=== MATERIAL SHOWN ===
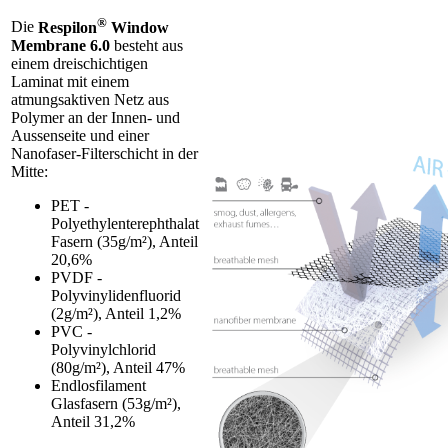
®
Die
Respilon
Window
Membrane 6.0
besteht aus
einem dreischichtigen
Laminat mit einem
atmungsaktiven Netz aus
Polymer an der Innen- und
Aussenseite und einer
Nanofaser-Filterschicht in der
Mitte:
PET -
Polyethylenterephthalat
Fasern (35g/m²), Anteil
20,6%
PVDF -
Polyvinylidenfluorid
(2g/m²), Anteil 1,2%
PVC -
Polyvinylchlorid
(80g/m²), Anteil 47%
Endlosfilament
Glasfasern (53g/m²),
Anteil 31,2%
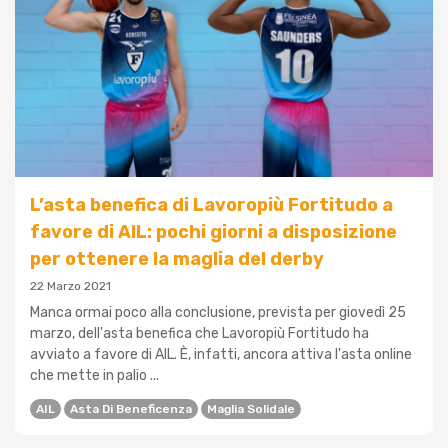
L’asta benefica di Lavoropiù Fortitudo a
favore di AIL: pochi giorni a disposizione
per ottenere la maglia del derby
22 Marzo 2021
Manca ormai poco alla conclusione, prevista per giovedì 25
marzo, dell'asta benefica che Lavoropiù Fortitudo ha
avviato a favore di AIL. È, infatti, ancora attiva l'asta online
che mette in palio ...
AIL
Asta Di Beneficenza
Maglia Solidale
===
Leaving the pictures out, print every line of the listing exactly.

®
Die
Respilon
Window
Membrane 6.0
besteht aus
einem dreischichtigen
Laminat mit einem
atmungsaktiven Netz aus
Polymer an der Innen- und
Aussenseite und einer
Nanofaser-Filterschicht in der
Mitte:
PET -
Polyethylenterephthalat
Fasern (35g/m²), Anteil
20,6%
PVDF -
Polyvinylidenfluorid
(2g/m²), Anteil 1,2%
PVC -
Polyvinylchlorid
(80g/m²), Anteil 47%
Endlosfilament
Glasfasern (53g/m²),
Anteil 31,2%
L’asta benefica di Lavoropiù Fortitudo a
favore di AIL: pochi giorni a disposizione
per ottenere la maglia del derby
22 Marzo 2021
Manca ormai poco alla conclusione, prevista per giovedì 25
marzo, dell'asta benefica che Lavoropiù Fortitudo ha
avviato a favore di AIL. È, infatti, ancora attiva l'asta online
che mette in palio ...
AIL
Asta Di Beneficenza
Maglia Solidale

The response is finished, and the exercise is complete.